A día de hoy su cabeza se ha transformado en una especie de ordenador humano, compatible con el que tiene en la gran mesa de su despacho con su nombre y apellido reluciendo en una placa dorada; y ambos llenos de archivos y carpetas de casos ganados, alguno perdido, y mucho dinero aportado a la empresa familiar. Que crece disparada, a veces sin mirar el currículum, en ocasiones dudoso, de sus defendidos.
Mira la foto familiar con otra cara. Ya soy uno de vosotros, se dice, sonriéndoles. Sin amabilidad, pero tampoco con rencor. Aún no se ha ganado el título de tiburona. En su corazón sabe que no tiene esa alma dura que hay que tener para ser como los que la observan desde esa foto. O quizá es el blanco y negro, ya amarilleado, que hace que se endurezcan los sentimientos retratados hace tantos años.

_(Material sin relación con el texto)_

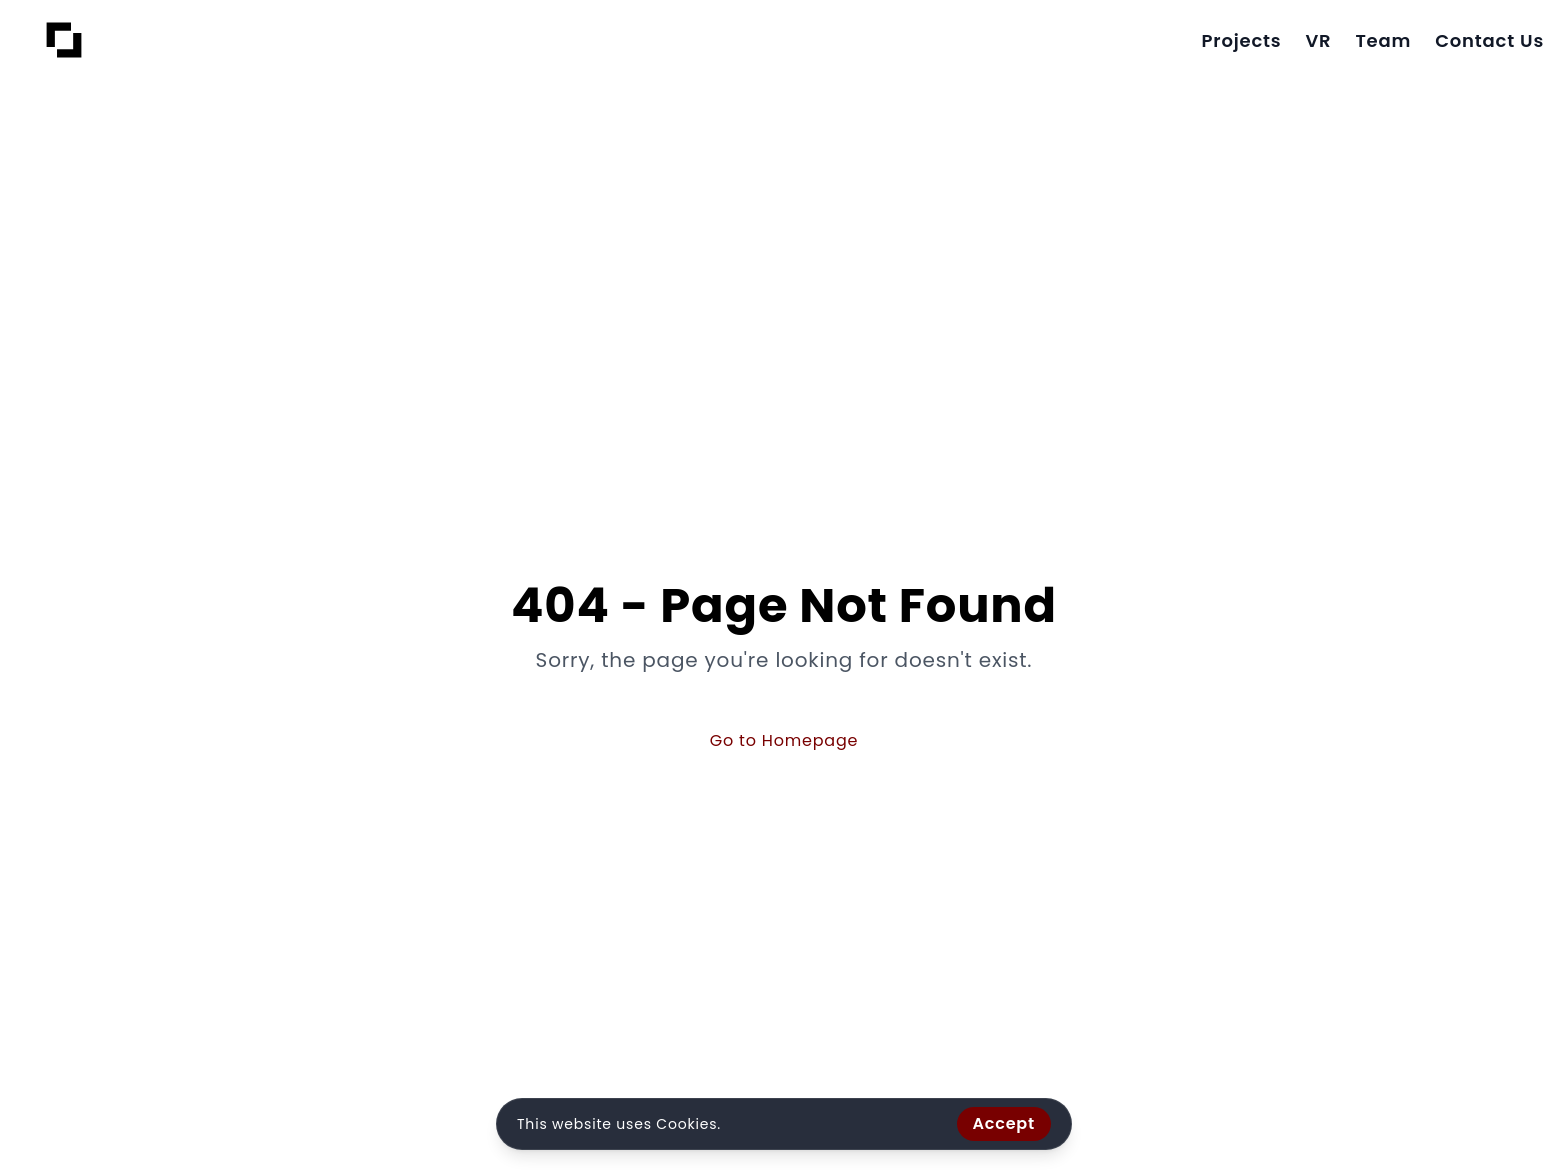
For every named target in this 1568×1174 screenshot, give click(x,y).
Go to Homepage (784, 740)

No quiere defender a más asesinos, ni que prestigiosas abogadas de universidades americanas le impartan lecciones magistrales para forjar su coraza frente a los tribunales.
No. Está segura de que ella celebrará muchos triunfos más, sin tener a su lado alguien con las manos manchadas de sangre.
Pero será, o eso querría ser, una abogada justa luchado por causas buenas y justas. Tal vez nunca tan dura como Alicia Florrick, ni sus sueños tan idealistas como los de Ally McBeal.
Cuando consiga que su nombre y su apellido suenen por sí mismos fuera de las alfombras del bufete familiar, sin tener que defender casos que la hagan sentir náuseas de repugnancia ante lo indefendible, sabrá que su verdadero camino habrá empezado. Saltando sobre el agua, entre juicios, veredictos y fiscales. Como un delfín, con curiosidad e inteligencia para evitar ser mordida.